YOUR TASK
Return all of the following entries as written, but without the images.
======== RECORDS FOR THIS EXERCISE
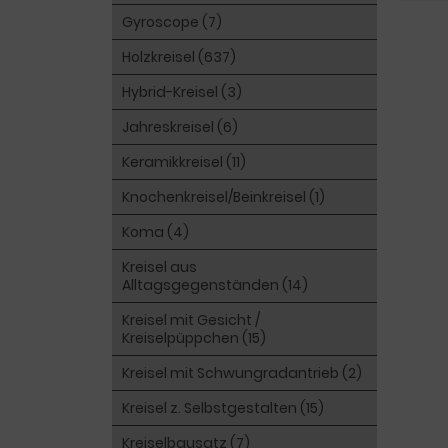
Gyroscope (7)
Holzkreisel (637)
Hybrid-Kreisel (3)
Jahreskreisel (6)
Keramikkreisel (11)
Knochenkreisel/Beinkreisel (1)
Koma (4)
Kreisel aus
Alltagsgegenständen (14)
Kreisel mit Gesicht /
Kreiselpüppchen (15)
Kreisel mit Schwungradantrieb (2)
Kreisel z. Selbstgestalten (15)
Kreiselbausatz (7)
================
TASK OUTPUT
Gyroscope (7)
Holzkreisel (637)
Hybrid-Kreisel (3)
Jahreskreisel (6)
Keramikkreisel (11)
Knochenkreisel/Beinkreisel (1)
Koma (4)
Kreisel aus
Alltagsgegenständen (14)
Kreisel mit Gesicht /
Kreiselpüppchen (15)
Kreisel mit Schwungradantrieb (2)
Kreisel z. Selbstgestalten (15)
Kreiselbausatz (7)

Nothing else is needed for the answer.